I chose the second bullet scenario which has to do with seeing another student in which I have unresolved conflict with.
Principals 5 – Show respect and dignity for other individuals, 6- Understand your own personal bias and avoid imposing this bias on others, and 7- Continue to deal appropriately when working with persons whom you feel some aversion are the most applicable in this situation because no matter what you should always treat other with respect, whatever is going on between me and another student/student leader is between us and I should not give a bias opinion to another student about the student I am having conflict with, and whether the other person and I do not like it, we have to work together in order to accomplish a common goal/task.
Some different ways in dealing with this situation is to always act appropriate with this other person, or to try and talk to this person about how we can resolve whatever the situation is, because sometimes people just need a good talk to realize that the person they have conflict with is not an enemy and can actually end up having a lot in common and turn out be friends or really great friends.
Some consequences of follow up actions are just not coming up with a resolution and just making things worse than they were before.

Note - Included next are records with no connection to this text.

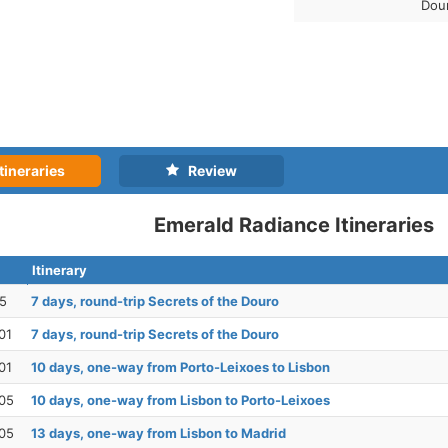
Dou
tineraries
Review
Emerald Radiance Itineraries
Itinerary
25
7 days, round-trip Secrets of the Douro
01
7 days, round-trip Secrets of the Douro
01
10 days, one-way from Porto-Leixoes to Lisbon
05
10 days, one-way from Lisbon to Porto-Leixoes
05
13 days, one-way from Lisbon to Madrid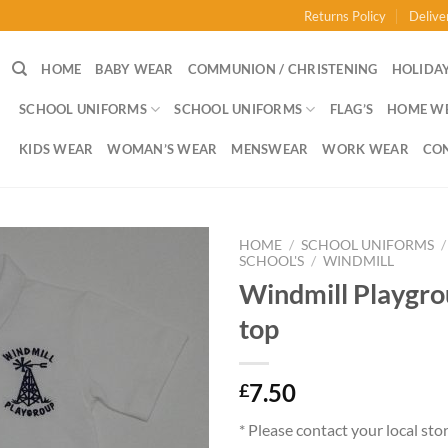
Returns Policy
Delive
HOME
BABY WEAR
COMMUNION / CHRISTENING
HOLIDAY
SCHOOL UNIFORMS
SCHOOL UNIFORMS
FLAG’S
HOME W
KIDS WEAR
WOMAN’S WEAR
MENSWEAR
WORK WEAR
CO
HOME
/
SCHOOL UNIFORMS
/
SCHOOL'S
/
WINDMILL
Windmill Playgro
top
7.50
£
* Please contact your local sto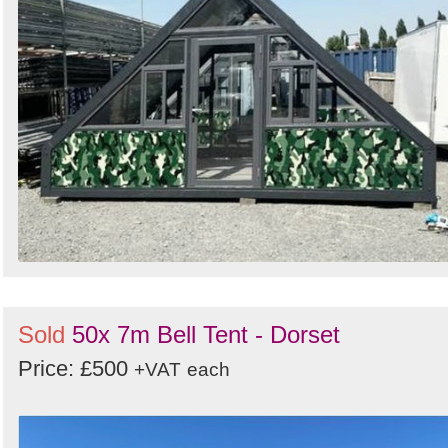
Sold
50x 7m Bell Tent - Dorset
Price: £500
+VAT
each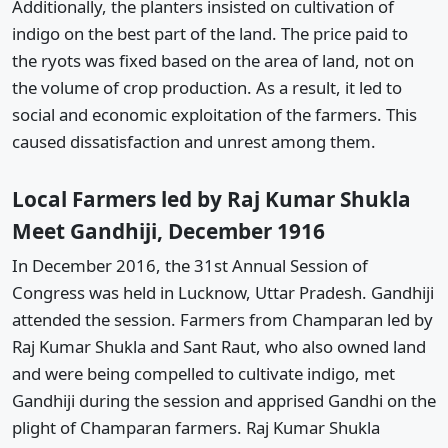
Additionally, the planters insisted on cultivation of
indigo on the best part of the land. The price paid to
the ryots was fixed based on the area of land, not on
the volume of crop production. As a result, it led to
social and economic exploitation of the farmers. This
caused dissatisfaction and unrest among them.
Local Farmers led by Raj Kumar Shukla
Meet Gandhiji, December 1916
In December 2016, the 31st Annual Session of
Congress was held in Lucknow, Uttar Pradesh. Gandhiji
attended the session. Farmers from Champaran led by
Raj Kumar Shukla and Sant Raut, who also owned land
and were being compelled to cultivate indigo, met
Gandhiji during the session and apprised Gandhi on the
plight of Champaran farmers. Raj Kumar Shukla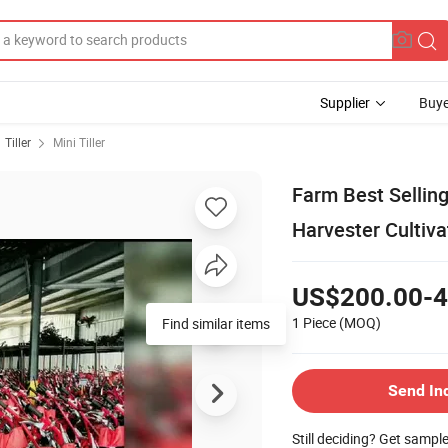
Supplier
Buye
Tiller
Mini Tiller
Farm Best Sellin
Harvester Cultivat
US$200.00-4
1 Piece
(MOQ)
Find similar items
Send In
Still deciding? Get sampl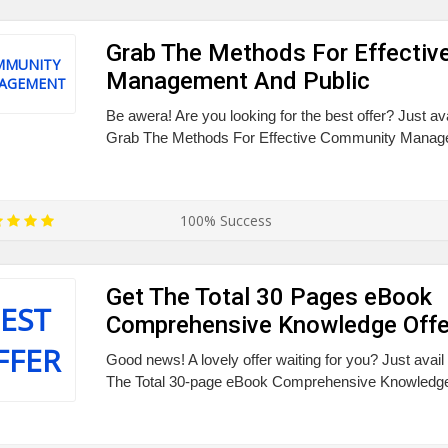
Grab The Methods For Effecti
MMUNITY
Management And Public
AGEMENT
Be awera! Are you looking for the best offer? Just av
Grab The Methods For Effective Community Manage
100% Success
Get The Total 30 Pages eBook
EST
Comprehensive Knowledge Offe
FFER
Good news! A lovely offer waiting for you? Just avai
The Total 30-page eBook Comprehensive Knowledge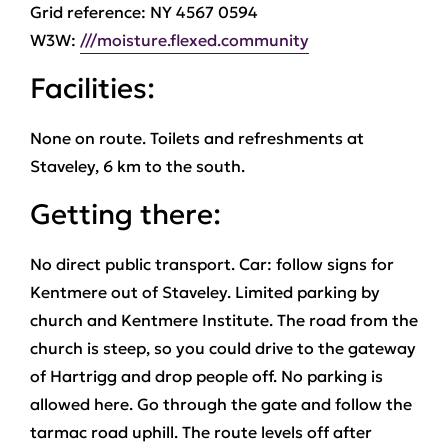
Grid reference: NY 4567 0594
W3W:
///moisture.flexed.community
Facilities:
None on route. Toilets and refreshments at
Staveley, 6 km to the south.
Getting there:
No direct public transport. Car: follow signs for
Kentmere out of Staveley. Limited parking by
church and Kentmere Institute. The road from the
church is steep, so you could drive to the gateway
of Hartrigg and drop people off. No parking is
allowed here. Go through the gate and follow the
tarmac road uphill. The route levels off after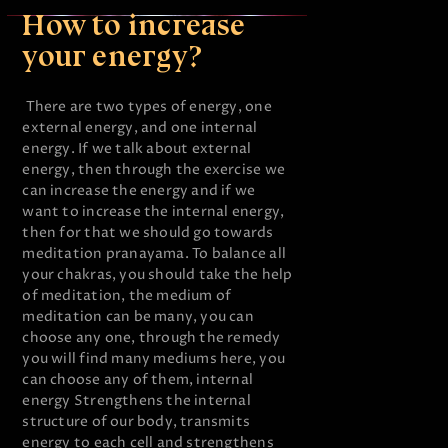
How to increase
your energy?
There are two types of energy, one
external energy, and one internal
energy. If we talk about external
energy, then through the exercise we
can increase the energy and if we
want to increase the internal energy,
then for that we should go towards
meditation pranayama. To balance all
your chakras, you should take the help
of meditation, the medium of
meditation can be many, you can
choose any one, through the remedy
you will find many mediums here, you
can choose any of them, internal
energy Strengthens the internal
structure of our body, transmits
energy to each cell and strengthens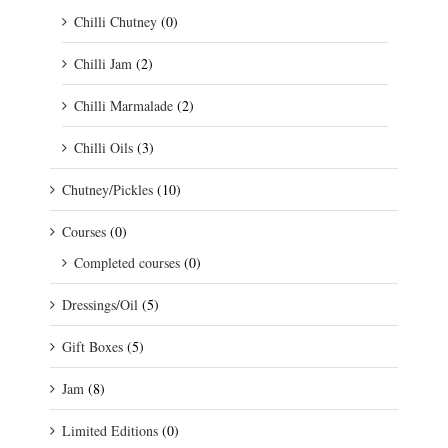
Chilli Chutney
(0)
Chilli Jam
(2)
Chilli Marmalade
(2)
Chilli Oils
(3)
Chutney/Pickles
(10)
Courses
(0)
Completed courses
(0)
Dressings/Oil
(5)
Gift Boxes
(5)
Jam
(8)
Limited Editions
(0)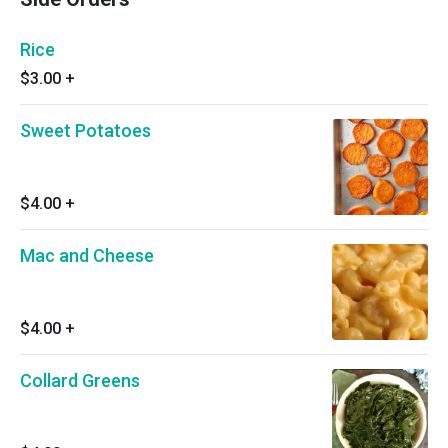
Rice
$3.00
+
Sweet Potatoes
$4.00
+
Mac and Cheese
$4.00
+
Collard Greens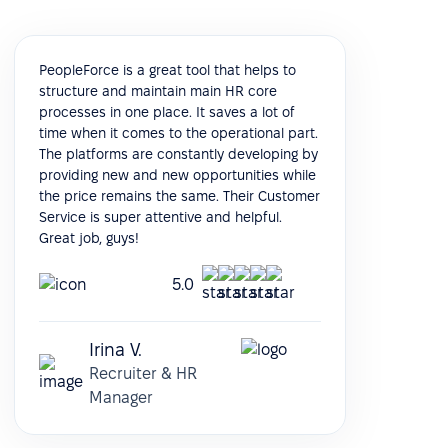
PeopleForce is a great tool that helps to
structure and maintain main HR core
processes in one place. It saves a lot of
time when it comes to the operational part.
The platforms are constantly developing by
providing new and new opportunities while
the price remains the same. Their Customer
Service is super attentive and helpful.
Great job, guys!
5.0
Irina V.
Recruiter & HR
Manager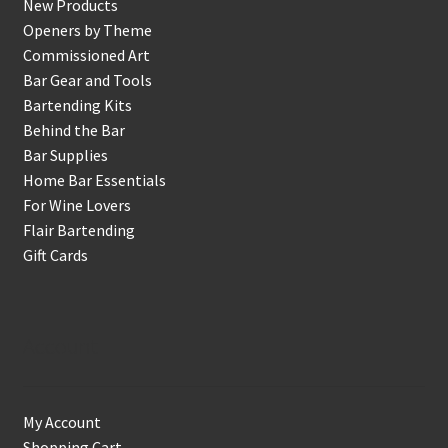
New Products
Openers by Theme
Commissioned Art
Bar Gear and Tools
Bartending Kits
Behind the Bar
Bar Supplies
Home Bar Essentials
For Wine Lovers
Flair Bartending
Gift Cards
Account
My Account
Shopping Cart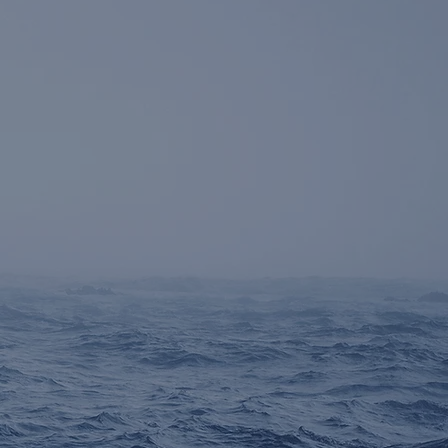
cus on
Credit
,
Rates
,
uctured Finance,
and
tressed
investments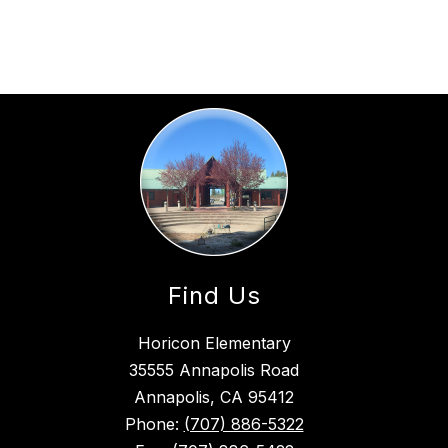
Find Us
Horicon Elementary
35555 Annapolis Road
Annapolis, CA 95412
Phone:
(707) 886-5322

The second scenario I chose was if I was attracted to person I have tutored and I asked for a “go between” friend to see if he had interest in me as well.
Principles 8- Act appropriately when working with persons for whom you feel attraction and 9- Knowing and managing my emotional response, while helping another, is crucial to your own well-being and to your ability to help, because sometimes you cannot deny feelings but knowing how manage those emotions is very important.
Some different ways of dealing with this situation is by really thinking through all the different possibilities that can come from either a.) getting together or b.) just maintaining the relationship we already have.
Some consequences could be getting together, not working out and then ruining the relationship in which we initially had.